Crop canopy height is an important variable in precision agriculture (PA) due to its direct correlation with biomass, yield, and plant health. Accurate canopy height measurements enable farmers to assess the physiological status of their fields and make informed decisions regarding irrigation, fertilization, and pest management, ultimately optimizing resource use and improving economic returns. However, conventional field-based measurement techniques are labor-intensive, time-consuming, and often infeasible at larger spatial scales. This research addresses these challenges through the development of a tiered, multi-scale remote sensing framework for crop canopy height estimation that integrates two three-dimensional (3D) sensing modalities, lidar and photogrammetry, across three platform types: Uncrewed Aircraft Systems (UAS), SkySat spaceborne imaging, and ICESat-2 spaceborne lidar.
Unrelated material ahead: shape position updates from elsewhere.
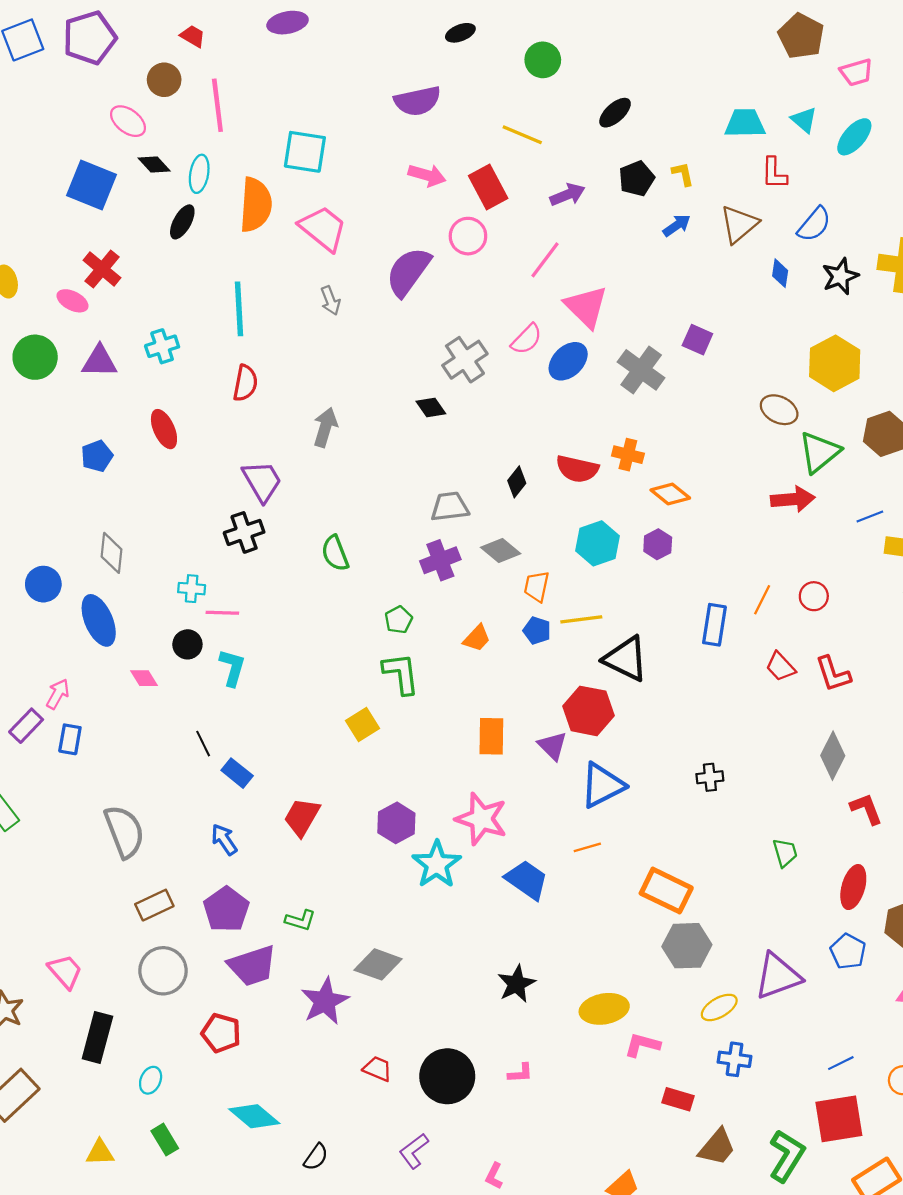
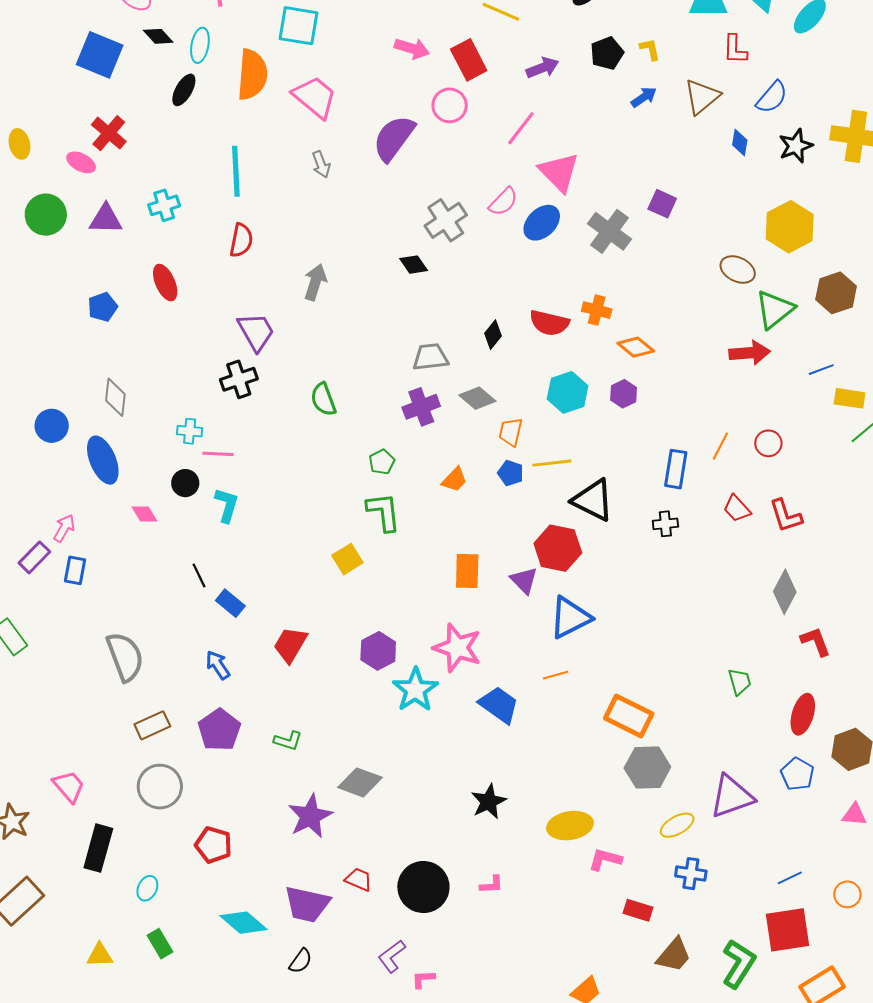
black cross: (710, 777) -> (665, 524), moved
purple trapezoid: (252, 966) -> (307, 904), moved, turned 30
pink L-shape: (494, 1176) -> (423, 979), moved, turned 60

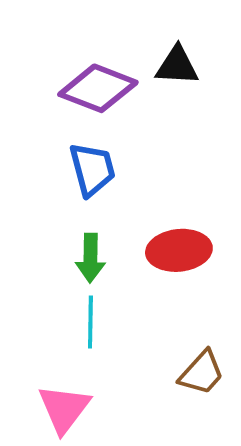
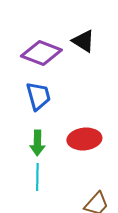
black triangle: (177, 66) -> (83, 41), turned 30

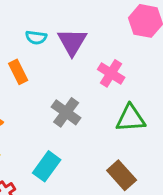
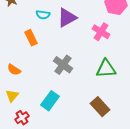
purple triangle: (72, 42) -> (67, 18), turned 30
pink cross: (111, 73) -> (101, 32), moved

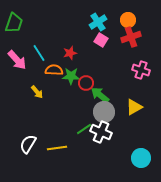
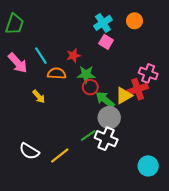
red cross: (131, 37) -> (138, 89), moved
green star: (71, 76) -> (86, 74), moved
yellow triangle: (134, 107) -> (124, 96), moved
white semicircle: (28, 144) -> (29, 151), turned -90
yellow line: (57, 148) -> (60, 155), turned -30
At the field scale, UAS-lidar and UAS-Structure-from-Motion (SfM) photogrammetry using a red-green-blue (RGB) digital camera are used to phenotype energy cane cultivars on an experimental field in Weslaco, Texas. The objective assesses the performance of each sensor modality in estimating height and biomass. At the farm scale, the study develops a stereophotogrammetric workflow optimized for agricultural landscapes using SkySat tri-stereo imagery. A key step in this workflow is the refinement of SkySat's rational polynomial coefficients (RPCs) using high-precision ground control points (GCPs). At the regional scale, the study employs a deep learning model to fuse sparse ICESat-2 canopy height observations with high-resolution SkySat imagery, generating continuous canopy height maps across large agricultural areas. The proposed framework offers scalable solutions for agricultural monitoring, with broad applicability across different crop systems and landscapes. The project also contributes to interdisciplinary capacity in remote sensing, machine learning, and geospatial analytics, advancing skills and knowledge relevant to emerging careers in precision agriculture, environmental monitoring, and climate-smart farming.